Caro Ramsay 22/11/2013



  1. Yikes! You make the American West sound tame by comparison. Thanks for the column, Malcolm!

    1. That would be the same American West peopled by such characters as Davie Crockett [of Scots extraction]; Chisholm [part Scottish] MacPherson who fought the Indians, General Grant who led the Union armies. . . we probably caused half the trouble there!

  2. well Everett a combination of tall thistles and wearing the kilt is bound to give the average highlander a somewhat errr....jaded outlook on life....

  3. Fascinating post Malcolm. I literally did a double take when I read your description of Scotland "at the uttermost fringe of Europe" for it so reminded me so much of the character of a place at Europe's southernmost fringe, Greece's "The Mani" on the Peloponnese, a place where blood feuds ran into the 20th Century, the Turks never conquered, and the rest of Greece feared. Perhaps Caro hit upon an explanation for their behavior as well, for the Greeks had their "skirt like" combat fustanellas and more than enough thistles to go around...and under... and ...

  4. We have midges as well; tiny wee flies with a bite like a tiger; they hunt in the millions and seek tender areas to chew. Now try wearing a short kilt when they are one the prowl and see how fast you can run. . .
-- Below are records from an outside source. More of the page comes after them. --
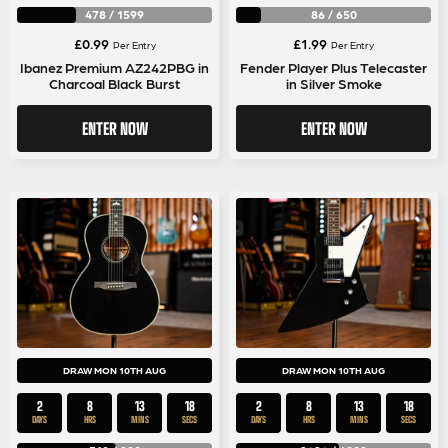
478
/
1599
86
/
650
£
0.99
£
1.99
Per Entry
Per Entry
Ibanez Premium AZ242PBG in
Fender Player Plus Telecaster
Charcoal Black Burst
in Silver Smoke
ENTER NOW
ENTER NOW
DRAW MON 10TH AUG
DRAW MON 10TH AUG
2
8
13
17
2
8
13
17
DAYS
HRS
MINS
SECS
DAYS
HRS
MINS
SECS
  5. So the message of your blog is that if the Scots vote for independence in the upcoming referendum, the traditional countrywide bloodbaths will resume, and the vibrant Scottish crime fiction genre will be swamped by a red tide of gory, thrilling nonfiction?

    1. Hi Lenny: if anything, Scotland was less bloody than England in the 19th Century. If Scotland votes for a return to national independence, then hopefully the Scottish government will be more inclined to support the Arts than the government[s] in Westminster. Only time will tell.